La fonte è l'Agenzia delle Entrate, nella quale mia moglie ha il tutoraggio.Intanto viene da chiedersi perchè, di fronte ad opinione di sì autorevole fonte, poi vieni a chiedere conforto e conferma in un forum...
Comunque, io HO SENTITO da parte di funzionari dell'Agenzia delle Entrate le opinioni più folli... che, chissà perchè, poi si rifiutavano sempre di mettere per iscritto.
Scommetto una birra contro una gomma masticata che questa fesseria (perchè si tratta di una FESSERIA, su questo non si discute) te l'hanno DETTA ma non messa per iscritto.Ed a chi te l'abbia detta, cosa dice di quel "Sono escluse dal campo di applicazione del presente capo [lavoro a progetto e lavoro occasionale] le professioni intellettuali per l'esercizio delle quali è necessaria l'iscrizione in appositi albi professionali [...]" pubblicato sulla gazzetta ufficiale?

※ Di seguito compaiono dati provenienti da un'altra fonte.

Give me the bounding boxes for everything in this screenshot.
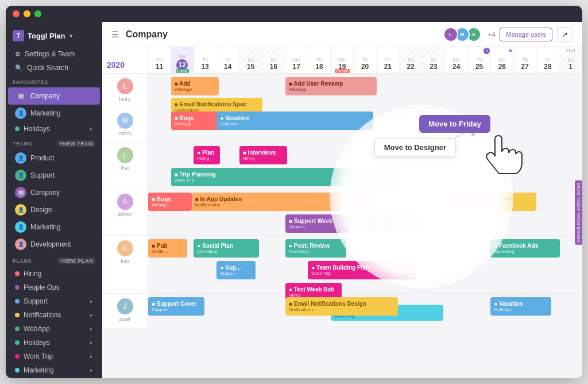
date-fr14: Fr14 [216,47,239,73]
task-team-building[interactable]: ● Team Building Plan Work Trip [308,261,416,279]
header-actions: L M A +4 Manage users ↗ [447,27,573,42]
sidebar-item-hiring[interactable]: Hiring [8,267,100,281]
chevron-icon: ▸ [90,126,93,132]
content-jozef: ■ Support Cover Support ■ Email Notifica… [148,294,582,328]
favourites-section: FAVOURITES [6,75,102,87]
close-btn[interactable] [13,10,20,17]
sidebar-item-company-fav[interactable]: 🏢 Company [8,87,100,105]
marketing-team-icon: 👤 [15,221,26,233]
avatar-kati: K [117,240,133,256]
marketing-fav-icon: 👤 [15,107,26,119]
task-add-webapp[interactable]: ■ Add WebApp [171,77,219,95]
task-support-cover[interactable]: ■ Support Cover Support [148,297,204,316]
app-window: T Toggl Plan ▾ ⚙ Settings & Team 🔍 Quick… [6,6,582,378]
sidebar-item-support-plan[interactable]: Support ▸ [8,294,100,308]
task-facebook-ads[interactable]: ● Facebook Ads Marketing [490,239,560,258]
sidebar-item-search[interactable]: 🔍 Quick Search [8,61,100,75]
calendar-area: 2020 Tu11 We12 Local Th13 [102,47,582,378]
settings-icon: ⚙ [15,51,21,58]
logo-chevron: ▾ [69,33,72,39]
task-in-app-updates[interactable]: ■ In App Updates Notifications [192,193,370,211]
content-kati: ■ Pub Notific... ● Social Plan Marketing… [148,236,582,293]
task-interviews[interactable]: ■ Interviews Hiring [239,146,287,164]
sidebar-item-work-trip[interactable]: Work Trip ▸ [8,350,100,363]
calendar-dates: Tu11 We12 Local Th13 Fr14 [148,47,582,73]
drag-from-board-btn[interactable]: DRAG TASKS FROM BOARD [575,181,582,245]
sidebar-item-support[interactable]: 👤 Support [8,167,100,184]
chevron-icon: ▸ [90,340,93,345]
user-lisa: L lisa [102,143,148,189]
teams-section: TEAMS +New Team [6,136,102,149]
sidebar-item-product[interactable]: 👤 Product [8,149,100,167]
app-logo[interactable]: T Toggl Plan ▾ [6,26,102,47]
content-laura: ■ Add WebApp ■ Add User Revamp WebApp ■ … [148,74,582,107]
sidebar-item-design[interactable]: 👤 Design [8,201,100,218]
new-team-btn[interactable]: +New Team [57,140,95,147]
hiring-dot [15,271,20,276]
task-pub[interactable]: ■ Pub Notific... [148,239,187,258]
manage-users-button[interactable]: Manage users [500,28,552,41]
sidebar-item-notifications[interactable]: Notifications ▸ [8,308,100,322]
task-bugs-adrien[interactable]: ■ Bugs WebAp... [148,193,192,211]
name-kati: kati [121,258,129,264]
sidebar-item-development[interactable]: 👤 Development [8,236,100,253]
task-vacation-mitch[interactable]: ● Vacation Holidays [216,112,373,130]
year-label: 2020 [102,47,148,73]
sidebar-item-marketing-fav[interactable]: 👤 Marketing [8,105,100,122]
task-add-user-revamp[interactable]: ■ Add User Revamp WebApp [285,77,377,95]
date-we19: We19 Global [331,47,354,73]
content-adrien: ■ Bugs WebAp... ■ In App Updates Notific… [148,189,582,235]
move-to-designer-btn[interactable]: Move to Designer [374,138,456,157]
task-bugs-webapp[interactable]: ■ Bugs Webapp [171,112,219,130]
new-plan-btn[interactable]: +New Plan [57,258,95,264]
logo-icon: T [13,30,24,41]
sidebar-item-webapp[interactable]: WebApp ▸ [8,322,100,336]
date-su23: Su23 [423,47,446,73]
sidebar-item-marketing-team[interactable]: 👤 Marketing [8,218,100,236]
task-trip-planning[interactable]: ■ Trip Planning Work Trip [171,168,397,186]
task-support-week[interactable]: ■ Support Week Support [285,214,420,233]
name-mitch: mitch [119,130,131,136]
sidebar-item-settings[interactable]: ⚙ Settings & Team [8,47,100,61]
task-post-review[interactable]: ● Post: Review Marketing [285,239,346,258]
date-su16: Su16 [262,47,285,73]
sidebar-item-holidays-fav[interactable]: Holidays ▸ [8,122,100,136]
design-icon: 👤 [15,204,26,216]
main-content: ☰ Company L M A +4 Manage users ↗ [102,22,582,378]
date-th13: Th13 [194,47,217,73]
plans-section: PLANS +New Plan [6,253,102,267]
row-laura: L laura ■ Add WebApp ■ Add User Revam [102,74,582,108]
archive-section: ARCHIVE (0) [6,377,102,378]
sidebar-item-company[interactable]: 🏢 Company [8,184,100,201]
task-sup[interactable]: ● Sup... Suppo... [216,261,256,279]
development-icon: 👤 [15,239,26,250]
date-mo17: Mo17 [285,47,308,73]
sidebar-item-people-ops[interactable]: People Ops [8,281,100,294]
main-header: ☰ Company L M A +4 Manage users ↗ [102,22,582,47]
avatar-jozef: J [117,298,133,314]
menu-icon[interactable]: ☰ [111,30,119,39]
user-jozef: J jozef [102,294,148,328]
date-tu25: Tu25 3 [468,47,491,73]
sidebar: T Toggl Plan ▾ ⚙ Settings & Team 🔍 Quick… [6,22,102,378]
date-fr21: Fr21 [377,47,400,73]
date-tu18: Tu18 [308,47,331,73]
user-adrien: A adrien [102,189,148,235]
task-email-impl[interactable]: ● Email Implementation Notifications [445,193,536,211]
task-vacation-jozef[interactable]: ● Vacation Holidays [490,297,551,316]
task-plan-hiring[interactable]: ● Plan Hiring [194,146,219,164]
webapp-dot [15,327,20,331]
chevron-icon: ▸ [90,312,93,318]
task-email-notif-design[interactable]: ■ Email Notifications Design Notificatio… [285,297,399,316]
date-th27: Th27 [514,47,537,73]
task-social-plan[interactable]: ● Social Plan Marketing [194,239,258,258]
sidebar-item-holidays-plan[interactable]: Holidays ▸ [8,336,100,350]
max-btn[interactable] [34,10,41,17]
company-icon: 🏢 [15,187,26,198]
page-title: Company [126,29,440,40]
product-icon: 👤 [15,152,26,164]
sidebar-item-marketing-plan[interactable]: Marketing ▸ [8,363,100,377]
min-btn[interactable] [24,10,30,17]
holidays-dot [15,126,20,131]
share-button[interactable]: ↗ [557,27,573,42]
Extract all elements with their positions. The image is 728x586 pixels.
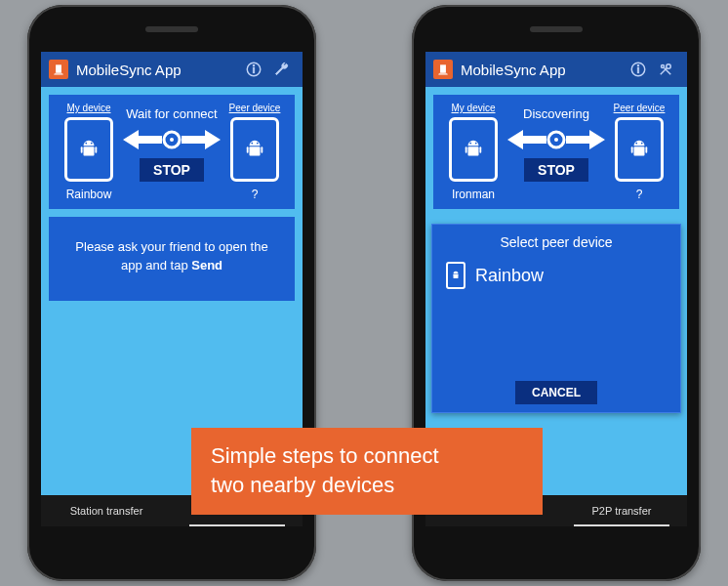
stop-button[interactable]: STOP [140,158,204,182]
app-title: MobileSync App [76,62,182,78]
instruction-text: Please ask your friend to open the app a… [75,239,267,272]
svg-point-14 [251,143,253,145]
svg-point-10 [170,138,174,142]
tab-p2p-transfer[interactable]: P2P transfer [556,495,687,526]
cancel-button[interactable]: CANCEL [515,381,597,404]
svg-rect-6 [95,146,97,152]
info-icon[interactable] [240,56,267,83]
connection-status: Wait for connect [126,106,217,121]
phone-speaker [145,26,198,32]
svg-rect-21 [468,146,479,155]
svg-rect-17 [637,68,639,73]
device-mini-icon [446,262,465,289]
my-device-name: Rainbow [66,188,112,201]
stop-button[interactable]: STOP [524,158,588,182]
svg-rect-2 [253,65,255,67]
svg-rect-28 [634,146,645,155]
svg-rect-1 [253,68,255,73]
svg-point-32 [641,143,643,145]
svg-point-7 [85,143,87,145]
peer-device-column: Peer device ? [607,103,671,201]
connect-panel: My device Rainbow Wait for connect [49,95,295,209]
caption-line-2: two nearby devices [211,471,523,500]
svg-rect-12 [247,146,249,152]
peer-device-label[interactable]: Peer device [229,103,281,113]
svg-rect-22 [465,146,467,152]
svg-rect-33 [454,274,459,278]
tools-icon[interactable] [652,56,679,83]
info-icon[interactable] [625,56,652,83]
peer-device-option-label: Rainbow [475,266,544,286]
peer-device-name: ? [252,188,259,201]
sync-arrows-icon [123,127,221,152]
app-title: MobileSync App [461,62,566,78]
caption-line-1: Simple steps to connect [211,441,523,471]
app-bar: MobileSync App [425,52,687,87]
my-device-label[interactable]: My device [66,103,110,113]
my-device-column: My device Ironman [441,103,506,201]
my-device-column: My device Rainbow [57,103,121,201]
svg-rect-18 [637,65,639,67]
my-device-name: Ironman [452,188,495,201]
my-device-icon [64,117,113,182]
svg-rect-4 [84,146,95,155]
phone-speaker [530,26,583,32]
app-bar: MobileSync App [41,52,303,87]
connection-status: Discovering [523,106,589,121]
svg-point-8 [91,143,93,145]
svg-point-19 [667,64,671,69]
svg-rect-5 [81,146,83,152]
svg-rect-30 [645,146,647,152]
wrench-icon[interactable] [267,56,295,83]
svg-rect-13 [261,146,263,152]
popup-title: Select peer device [432,230,680,258]
instruction-message: Please ask your friend to open the app a… [49,217,295,301]
app-logo-icon [49,60,68,79]
app-logo-icon [433,60,453,79]
peer-device-icon [615,117,664,182]
sync-arrows-icon [507,127,605,152]
peer-device-name: ? [636,188,643,201]
my-device-icon [449,117,498,182]
connect-panel: My device Ironman Discovering [433,95,679,209]
svg-rect-23 [479,146,481,152]
peer-device-label[interactable]: Peer device [614,103,666,113]
peer-device-column: Peer device ? [222,103,287,201]
my-device-label[interactable]: My device [451,103,495,113]
svg-rect-29 [631,146,633,152]
instruction-bold: Send [191,258,222,272]
peer-device-option[interactable]: Rainbow [432,258,680,293]
select-peer-popup: Select peer device Rainbow CANCEL [431,224,681,413]
promo-caption: Simple steps to connect two nearby devic… [191,428,543,515]
svg-point-24 [469,143,471,145]
svg-rect-11 [250,146,261,155]
tab-station-transfer[interactable]: Station transfer [41,495,172,526]
svg-point-20 [662,65,665,68]
svg-point-31 [635,143,637,145]
svg-point-27 [554,138,558,142]
svg-point-25 [475,143,477,145]
peer-device-icon [230,117,279,182]
svg-point-15 [257,143,259,145]
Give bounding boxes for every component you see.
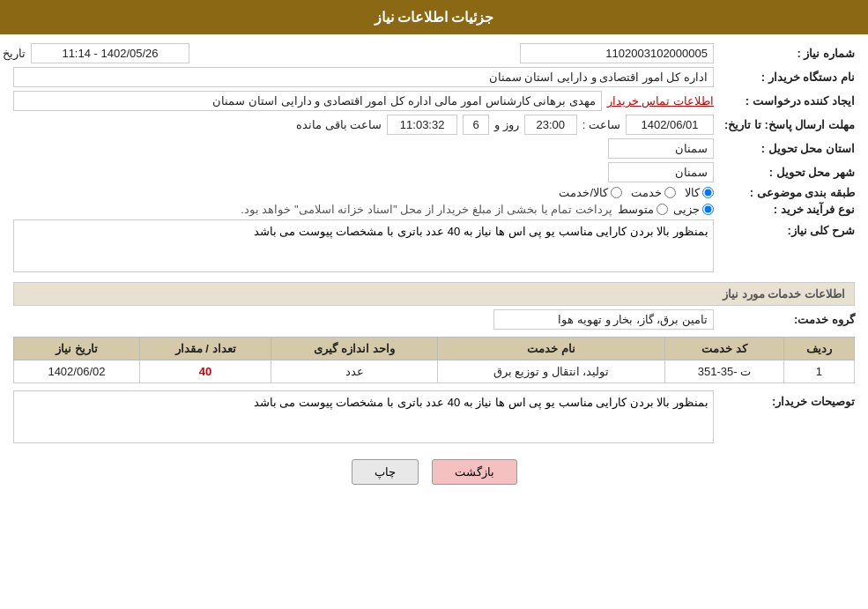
col-tarikh: تاریخ نیاز [14, 338, 140, 360]
col-name: نام خدمت [437, 338, 664, 360]
mohlat-row: مهلت ارسال پاسخ: تا تاریخ: 1402/06/01 سا… [13, 115, 855, 135]
saat-baghi-box: 11:03:32 [387, 115, 457, 135]
sharh-koli-row: شرح کلی نیاز: بمنظور بالا بردن کارایی من… [13, 219, 855, 275]
shomara-niaz-label: شماره نیاز : [714, 47, 855, 60]
col-tedad: تعداد / مقدار [139, 338, 271, 360]
print-button[interactable]: چاپ [352, 459, 419, 485]
khadamat-section-title: اطلاعات خدمات مورد نیاز [13, 282, 855, 306]
shomara-niaz-box: 1102003102000005 [520, 43, 714, 63]
shahr-tahvil-label: شهر محل تحویل : [714, 166, 855, 179]
radio-motevaset[interactable]: متوسط [618, 203, 668, 216]
time-label: ساعت : [582, 118, 620, 131]
radio-jazzi-input[interactable] [702, 204, 714, 215]
back-button[interactable]: بازگشت [432, 459, 517, 485]
farayand-row: نوع فرآیند خرید : پرداخت تمام یا بخشی از… [13, 203, 855, 216]
shomara-niaz-row: شماره نیاز : 1102003102000005 1402/05/26… [13, 43, 855, 63]
nam-dastgah-value: اداره کل امور اقتصادی و دارایی استان سمن… [13, 67, 714, 87]
shomara-niaz-value: 1102003102000005 [198, 43, 714, 63]
khedmat-label: خدمت [631, 186, 662, 199]
grooh-khedmat-label: گروه خدمت: [714, 313, 855, 326]
nam-dastgah-row: نام دستگاه خریدار : اداره کل امور اقتصاد… [13, 67, 855, 87]
date-box: 1402/06/01 [626, 115, 714, 135]
eijad-konande-box: مهدی برهانی کارشناس امور مالی اداره کل ا… [13, 91, 602, 111]
col-radif: ردیف [783, 338, 854, 360]
sharh-koli-textarea[interactable]: بمنظور بالا بردن کارایی مناسب یو پی اس ه… [13, 219, 714, 272]
tavsiyat-label: توصیحات خریدار: [714, 390, 855, 408]
radio-kala-input[interactable] [702, 187, 714, 198]
radio-khedmat-input[interactable] [664, 187, 676, 198]
radio-khedmat[interactable]: خدمت [631, 186, 676, 199]
col-kod: کد خدمت [665, 338, 784, 360]
shahr-tahvil-box: سمنان [608, 162, 714, 182]
grooh-khedmat-box: تامین برق، گاز، بخار و تهویه هوا [493, 309, 714, 330]
nam-dastgah-label: نام دستگاه خریدار : [714, 71, 855, 84]
sharh-koli-label: شرح کلی نیاز: [714, 219, 855, 237]
eijad-konande-row: ایجاد کننده درخواست : اطلاعات تماس خریدا… [13, 91, 855, 111]
tarikh-saate-label: تاریخ و ساعت اعلان عمومی: [0, 47, 26, 60]
farayand-label: نوع فرآیند خرید : [714, 203, 855, 216]
contact-link[interactable]: اطلاعات تماس خریدار [607, 94, 714, 108]
motevaset-label: متوسط [618, 203, 654, 216]
buttons-row: بازگشت چاپ [13, 459, 855, 485]
tabe-bandi-label: طبقه بندی موضوعی : [714, 186, 855, 199]
col-vahed: واحد اندازه گیری [271, 338, 437, 360]
time-box: 23:00 [524, 115, 577, 135]
saat-baghi-label: ساعت باقی مانده [296, 118, 382, 131]
radio-kala[interactable]: کالا [685, 186, 714, 199]
roz-box: 6 [463, 115, 489, 135]
kala-label: کالا [685, 186, 700, 199]
page-header: جزئیات اطلاعات نیاز [0, 0, 868, 34]
tarikh-saate-box: 1402/05/26 - 11:14 [31, 43, 189, 63]
table-row: 1ت -35-351تولید، انتقال و توزیع برقعدد40… [14, 360, 855, 383]
radio-jazzi[interactable]: جزیی [673, 203, 714, 216]
shahr-tahvil-row: شهر محل تحویل : سمنان [13, 162, 855, 182]
eijad-konande-value: اطلاعات تماس خریدار مهدی برهانی کارشناس … [13, 91, 714, 111]
jazzi-label: جزیی [673, 203, 700, 216]
services-table: ردیف کد خدمت نام خدمت واحد اندازه گیری ت… [13, 337, 855, 383]
radio-kala-khedmat-input[interactable] [611, 187, 622, 198]
eijad-konande-label: ایجاد کننده درخواست : [714, 94, 855, 108]
nam-dastgah-box: اداره کل امور اقتصادی و دارایی استان سمن… [13, 67, 714, 87]
radio-motevaset-input[interactable] [657, 204, 668, 215]
farayand-desc: پرداخت تمام یا بخشی از مبلغ خریدار از مح… [241, 203, 612, 216]
ostan-tahvil-box: سمنان [608, 138, 714, 159]
roz-label: روز و [494, 118, 519, 131]
mohlat-label: مهلت ارسال پاسخ: تا تاریخ: [714, 118, 855, 131]
ostan-tahvil-row: استان محل تحویل : سمنان [13, 138, 855, 159]
ostan-tahvil-label: استان محل تحویل : [714, 142, 855, 155]
page-title: جزئیات اطلاعات نیاز [375, 10, 494, 25]
tavsiyat-row: توصیحات خریدار: بمنظور بالا بردن کارایی … [13, 390, 855, 446]
tavsiyat-textarea[interactable]: بمنظور بالا بردن کارایی مناسب یو پی اس ه… [13, 390, 714, 443]
kala-khedmat-label: کالا/خدمت [559, 186, 608, 199]
grooh-khedmat-row: گروه خدمت: تامین برق، گاز، بخار و تهویه … [13, 309, 855, 330]
radio-kala-khedmat[interactable]: کالا/خدمت [559, 186, 622, 199]
tabe-bandi-row: طبقه بندی موضوعی : کالا/خدمت خدمت کالا [13, 186, 855, 199]
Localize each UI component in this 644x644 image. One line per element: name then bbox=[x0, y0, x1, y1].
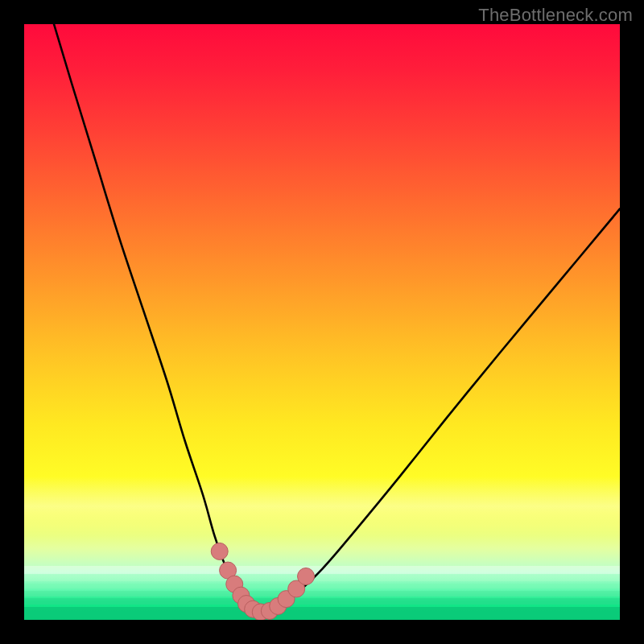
highlight-marker bbox=[211, 543, 228, 559]
outer-frame: TheBottleneck.com bbox=[0, 0, 644, 644]
highlight-marker bbox=[298, 568, 315, 584]
marker-layer bbox=[211, 543, 314, 620]
chart-svg bbox=[24, 24, 620, 620]
bottleneck-curve bbox=[54, 24, 620, 613]
curve-layer bbox=[54, 24, 620, 613]
watermark-text: TheBottleneck.com bbox=[478, 5, 633, 26]
plot-area bbox=[24, 24, 620, 620]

Prova a proporgli un interpello ufficiale, e vediamo cosa ti rispondono...
Al di là di questo, anche se l'Agenzia delle Entrate ti avesse rassciurato in tal senso, ed anche nell'ipotesi che il funzionario (sotto l'effetto di psicofarmaci) ti rispondesse positivamente all'interpello, avrebbe fatto i conti senza l'oste.
L'oste, in questo caso, si chiama Inarcassa... che non sarebbe assolutamente d'accordo sul fatto che i contributi di proventi di prestazioni professionali se ne vadano all'INPS anzichè in Inarcassa.Comunque, prova a chiedere all'Ordine, se non ci credi...
Qui trovi quello che dicono all'ordine di Trento: http://www.ordineingegneritn.it/fileadmin/documenti/ALLEGATI/PRESTAZ_OCCASIONALI.pdf
Ma puoi chiedere in qualsiasi altra provincia d'Italia, la risposta non cambia.
Ed è suffragata da maree di sanzioni irrogate nel tempo ad ingegneri nella tua situazione che hanno prestato la loro opera in maniera "occasionale".Quindi, concludendo, visto che sul tema circolano leggende metropolitane e che qualcuno, in buona fede come te, può cascarci:
**UN PROFESSIONISTA ISCRITTO AD UN ALBO PROFESSIONALE NON PUO' MAI ED IN NESSUN CASO PRESTARE LA PROPRIA OPERA IN MANIERA OCCASIONALE.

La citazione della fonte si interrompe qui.